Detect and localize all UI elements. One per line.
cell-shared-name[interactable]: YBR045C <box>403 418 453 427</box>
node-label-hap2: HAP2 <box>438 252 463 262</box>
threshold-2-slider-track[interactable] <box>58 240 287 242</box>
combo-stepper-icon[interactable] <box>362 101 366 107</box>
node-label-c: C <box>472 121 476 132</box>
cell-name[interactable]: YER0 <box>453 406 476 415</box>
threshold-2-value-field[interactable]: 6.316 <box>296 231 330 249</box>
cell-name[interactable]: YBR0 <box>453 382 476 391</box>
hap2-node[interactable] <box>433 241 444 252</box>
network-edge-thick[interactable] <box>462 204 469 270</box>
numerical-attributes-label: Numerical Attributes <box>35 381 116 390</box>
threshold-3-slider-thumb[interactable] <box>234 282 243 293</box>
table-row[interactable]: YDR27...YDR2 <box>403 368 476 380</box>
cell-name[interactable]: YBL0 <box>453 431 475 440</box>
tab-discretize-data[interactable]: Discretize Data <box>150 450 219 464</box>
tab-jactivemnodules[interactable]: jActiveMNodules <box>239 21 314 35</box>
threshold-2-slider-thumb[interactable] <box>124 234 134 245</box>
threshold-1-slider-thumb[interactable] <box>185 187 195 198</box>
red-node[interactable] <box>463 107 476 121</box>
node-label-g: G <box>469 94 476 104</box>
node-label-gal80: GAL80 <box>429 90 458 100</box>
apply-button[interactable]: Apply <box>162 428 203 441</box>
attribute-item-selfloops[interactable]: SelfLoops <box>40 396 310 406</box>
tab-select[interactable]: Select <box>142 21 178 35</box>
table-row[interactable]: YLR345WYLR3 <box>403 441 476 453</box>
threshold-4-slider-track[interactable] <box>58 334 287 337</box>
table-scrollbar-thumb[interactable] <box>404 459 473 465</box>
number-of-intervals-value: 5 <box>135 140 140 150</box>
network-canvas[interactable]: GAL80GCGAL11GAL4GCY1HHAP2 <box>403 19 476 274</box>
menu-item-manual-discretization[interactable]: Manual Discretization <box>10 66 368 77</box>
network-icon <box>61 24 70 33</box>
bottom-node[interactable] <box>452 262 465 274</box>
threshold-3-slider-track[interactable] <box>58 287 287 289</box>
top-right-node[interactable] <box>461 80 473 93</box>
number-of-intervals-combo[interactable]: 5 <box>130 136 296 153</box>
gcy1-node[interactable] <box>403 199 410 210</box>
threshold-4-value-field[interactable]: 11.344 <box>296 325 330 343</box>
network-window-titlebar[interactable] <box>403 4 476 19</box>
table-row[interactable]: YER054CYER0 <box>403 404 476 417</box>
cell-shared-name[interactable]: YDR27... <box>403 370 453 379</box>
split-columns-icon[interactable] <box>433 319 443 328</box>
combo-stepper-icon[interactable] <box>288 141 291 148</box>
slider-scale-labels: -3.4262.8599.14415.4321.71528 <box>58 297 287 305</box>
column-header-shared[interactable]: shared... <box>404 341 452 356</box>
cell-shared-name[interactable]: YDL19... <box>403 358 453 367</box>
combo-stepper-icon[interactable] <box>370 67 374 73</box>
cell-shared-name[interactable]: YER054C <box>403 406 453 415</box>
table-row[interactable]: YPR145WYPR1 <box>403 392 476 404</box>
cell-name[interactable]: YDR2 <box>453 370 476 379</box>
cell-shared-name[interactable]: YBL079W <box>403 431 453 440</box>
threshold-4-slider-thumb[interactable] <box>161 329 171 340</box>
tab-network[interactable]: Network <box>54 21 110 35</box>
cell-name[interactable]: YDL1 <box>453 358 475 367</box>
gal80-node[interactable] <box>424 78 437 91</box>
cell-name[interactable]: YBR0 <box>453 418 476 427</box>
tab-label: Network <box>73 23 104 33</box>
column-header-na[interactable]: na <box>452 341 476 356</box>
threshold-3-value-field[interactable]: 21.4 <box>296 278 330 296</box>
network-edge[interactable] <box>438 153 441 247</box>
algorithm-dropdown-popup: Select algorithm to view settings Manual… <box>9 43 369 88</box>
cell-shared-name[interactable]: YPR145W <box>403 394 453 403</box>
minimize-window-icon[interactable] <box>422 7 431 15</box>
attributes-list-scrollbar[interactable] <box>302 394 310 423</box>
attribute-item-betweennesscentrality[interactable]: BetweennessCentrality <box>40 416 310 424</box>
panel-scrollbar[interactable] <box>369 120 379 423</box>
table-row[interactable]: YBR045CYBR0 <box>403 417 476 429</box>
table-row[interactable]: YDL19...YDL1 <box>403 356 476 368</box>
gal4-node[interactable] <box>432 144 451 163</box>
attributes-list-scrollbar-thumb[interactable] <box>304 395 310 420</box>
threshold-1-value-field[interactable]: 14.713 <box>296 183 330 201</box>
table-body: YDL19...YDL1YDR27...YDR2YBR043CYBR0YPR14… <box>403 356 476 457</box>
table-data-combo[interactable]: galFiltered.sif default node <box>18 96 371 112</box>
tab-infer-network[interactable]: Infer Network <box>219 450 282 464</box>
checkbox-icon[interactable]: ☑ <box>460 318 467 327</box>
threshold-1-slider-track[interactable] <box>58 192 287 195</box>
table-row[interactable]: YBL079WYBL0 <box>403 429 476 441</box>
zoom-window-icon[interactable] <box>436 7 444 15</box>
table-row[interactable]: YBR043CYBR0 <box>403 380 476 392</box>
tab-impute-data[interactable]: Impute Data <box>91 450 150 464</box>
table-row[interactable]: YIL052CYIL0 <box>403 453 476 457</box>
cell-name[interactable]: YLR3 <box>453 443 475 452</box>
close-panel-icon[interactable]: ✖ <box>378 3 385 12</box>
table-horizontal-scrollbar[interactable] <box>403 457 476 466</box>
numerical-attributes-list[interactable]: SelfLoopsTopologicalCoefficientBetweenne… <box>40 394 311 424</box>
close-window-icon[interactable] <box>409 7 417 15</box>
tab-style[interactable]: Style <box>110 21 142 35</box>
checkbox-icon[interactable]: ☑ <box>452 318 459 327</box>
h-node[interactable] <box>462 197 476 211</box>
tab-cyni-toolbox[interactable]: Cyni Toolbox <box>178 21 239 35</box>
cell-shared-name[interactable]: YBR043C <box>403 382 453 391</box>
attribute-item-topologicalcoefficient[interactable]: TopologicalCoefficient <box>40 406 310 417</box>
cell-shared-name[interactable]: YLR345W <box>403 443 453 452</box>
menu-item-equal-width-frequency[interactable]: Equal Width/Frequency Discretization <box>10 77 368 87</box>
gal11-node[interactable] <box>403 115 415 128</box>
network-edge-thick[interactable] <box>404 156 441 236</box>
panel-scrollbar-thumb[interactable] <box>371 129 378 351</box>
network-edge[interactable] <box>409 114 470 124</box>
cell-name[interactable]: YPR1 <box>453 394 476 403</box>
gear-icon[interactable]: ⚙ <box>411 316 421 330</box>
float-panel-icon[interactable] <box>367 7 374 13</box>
= = = = =
◆ Work to be completed
The answer should reproduce all of the data without any alteration.

◆ Your solution
Detect and localize all UI elements. One per line.
cell-shared-name[interactable]: YBR045C <box>403 418 453 427</box>
node-label-hap2: HAP2 <box>438 252 463 262</box>
threshold-2-slider-track[interactable] <box>58 240 287 242</box>
combo-stepper-icon[interactable] <box>362 101 366 107</box>
node-label-c: C <box>472 121 476 132</box>
cell-name[interactable]: YER0 <box>453 406 476 415</box>
threshold-2-value-field[interactable]: 6.316 <box>296 231 330 249</box>
cell-name[interactable]: YBR0 <box>453 382 476 391</box>
hap2-node[interactable] <box>433 241 444 252</box>
network-edge-thick[interactable] <box>462 204 469 270</box>
numerical-attributes-label: Numerical Attributes <box>35 381 116 390</box>
threshold-3-slider-thumb[interactable] <box>234 282 243 293</box>
table-row[interactable]: YDR27...YDR2 <box>403 368 476 380</box>
cell-name[interactable]: YBL0 <box>453 431 475 440</box>
tab-discretize-data[interactable]: Discretize Data <box>150 450 219 464</box>
tab-jactivemnodules[interactable]: jActiveMNodules <box>239 21 314 35</box>
threshold-2-slider-thumb[interactable] <box>124 234 134 245</box>
threshold-1-slider-thumb[interactable] <box>185 187 195 198</box>
red-node[interactable] <box>463 107 476 121</box>
node-label-g: G <box>469 94 476 104</box>
node-label-gal80: GAL80 <box>429 90 458 100</box>
apply-button[interactable]: Apply <box>162 428 203 441</box>
attribute-item-selfloops[interactable]: SelfLoops <box>40 396 310 406</box>
tab-select[interactable]: Select <box>142 21 178 35</box>
table-row[interactable]: YLR345WYLR3 <box>403 441 476 453</box>
threshold-4-slider-track[interactable] <box>58 334 287 337</box>
table-scrollbar-thumb[interactable] <box>404 459 473 465</box>
number-of-intervals-value: 5 <box>135 140 140 150</box>
network-canvas[interactable]: GAL80GCGAL11GAL4GCY1HHAP2 <box>403 19 476 274</box>
menu-item-manual-discretization[interactable]: Manual Discretization <box>10 66 368 77</box>
network-icon <box>61 24 70 33</box>
bottom-node[interactable] <box>452 262 465 274</box>
threshold-3-slider-track[interactable] <box>58 287 287 289</box>
top-right-node[interactable] <box>461 80 473 93</box>
number-of-intervals-combo[interactable]: 5 <box>130 136 296 153</box>
gcy1-node[interactable] <box>403 199 410 210</box>
threshold-4-value-field[interactable]: 11.344 <box>296 325 330 343</box>
network-window-titlebar[interactable] <box>403 4 476 19</box>
table-row[interactable]: YER054CYER0 <box>403 404 476 417</box>
cell-shared-name[interactable]: YDR27... <box>403 370 453 379</box>
split-columns-icon[interactable] <box>433 319 443 328</box>
combo-stepper-icon[interactable] <box>288 141 291 148</box>
slider-scale-labels: -3.4262.8599.14415.4321.71528 <box>58 297 287 305</box>
column-header-shared[interactable]: shared... <box>404 341 452 356</box>
cell-shared-name[interactable]: YDL19... <box>403 358 453 367</box>
combo-stepper-icon[interactable] <box>370 67 374 73</box>
cell-shared-name[interactable]: YER054C <box>403 406 453 415</box>
table-row[interactable]: YPR145WYPR1 <box>403 392 476 404</box>
cell-name[interactable]: YDR2 <box>453 370 476 379</box>
cell-shared-name[interactable]: YBL079W <box>403 431 453 440</box>
threshold-4-slider-thumb[interactable] <box>161 329 171 340</box>
tab-network[interactable]: Network <box>54 21 110 35</box>
cell-name[interactable]: YDL1 <box>453 358 475 367</box>
gal80-node[interactable] <box>424 78 437 91</box>
cell-name[interactable]: YBR0 <box>453 418 476 427</box>
tab-label: Network <box>73 23 104 33</box>
column-header-na[interactable]: na <box>452 341 476 356</box>
threshold-3-value-field[interactable]: 21.4 <box>296 278 330 296</box>
network-edge[interactable] <box>438 153 441 247</box>
algorithm-dropdown-popup: Select algorithm to view settings Manual… <box>9 43 369 88</box>
cell-shared-name[interactable]: YPR145W <box>403 394 453 403</box>
minimize-window-icon[interactable] <box>422 7 431 15</box>
attributes-list-scrollbar[interactable] <box>302 394 310 423</box>
attribute-item-betweennesscentrality[interactable]: BetweennessCentrality <box>40 416 310 424</box>
panel-scrollbar[interactable] <box>369 120 379 423</box>
table-row[interactable]: YBR045CYBR0 <box>403 417 476 429</box>
table-row[interactable]: YDL19...YDL1 <box>403 356 476 368</box>
gal4-node[interactable] <box>432 144 451 163</box>
attributes-list-scrollbar-thumb[interactable] <box>304 395 310 420</box>
threshold-1-value-field[interactable]: 14.713 <box>296 183 330 201</box>
table-body: YDL19...YDL1YDR27...YDR2YBR043CYBR0YPR14… <box>403 356 476 457</box>
table-data-combo[interactable]: galFiltered.sif default node <box>18 96 371 112</box>
tab-infer-network[interactable]: Infer Network <box>219 450 282 464</box>
checkbox-icon[interactable]: ☑ <box>460 318 467 327</box>
threshold-1-slider-track[interactable] <box>58 192 287 195</box>
table-row[interactable]: YBL079WYBL0 <box>403 429 476 441</box>
zoom-window-icon[interactable] <box>436 7 444 15</box>
table-row[interactable]: YBR043CYBR0 <box>403 380 476 392</box>
tab-impute-data[interactable]: Impute Data <box>91 450 150 464</box>
table-row[interactable]: YIL052CYIL0 <box>403 453 476 457</box>
cell-name[interactable]: YLR3 <box>453 443 475 452</box>
close-panel-icon[interactable]: ✖ <box>378 3 385 12</box>
table-horizontal-scrollbar[interactable] <box>403 457 476 466</box>
numerical-attributes-list[interactable]: SelfLoopsTopologicalCoefficientBetweenne… <box>40 394 311 424</box>
close-window-icon[interactable] <box>409 7 417 15</box>
tab-style[interactable]: Style <box>110 21 142 35</box>
checkbox-icon[interactable]: ☑ <box>452 318 459 327</box>
h-node[interactable] <box>462 197 476 211</box>
tab-cyni-toolbox[interactable]: Cyni Toolbox <box>178 21 239 35</box>
cell-shared-name[interactable]: YBR043C <box>403 382 453 391</box>
attribute-item-topologicalcoefficient[interactable]: TopologicalCoefficient <box>40 406 310 417</box>
cell-shared-name[interactable]: YLR345W <box>403 443 453 452</box>
menu-item-equal-width-frequency[interactable]: Equal Width/Frequency Discretization <box>10 77 368 87</box>
gal11-node[interactable] <box>403 115 415 128</box>
network-edge-thick[interactable] <box>404 156 441 236</box>
panel-scrollbar-thumb[interactable] <box>371 129 378 351</box>
network-edge[interactable] <box>409 114 470 124</box>
cell-name[interactable]: YPR1 <box>453 394 476 403</box>
gear-icon[interactable]: ⚙ <box>411 316 421 330</box>
float-panel-icon[interactable] <box>367 7 374 13</box>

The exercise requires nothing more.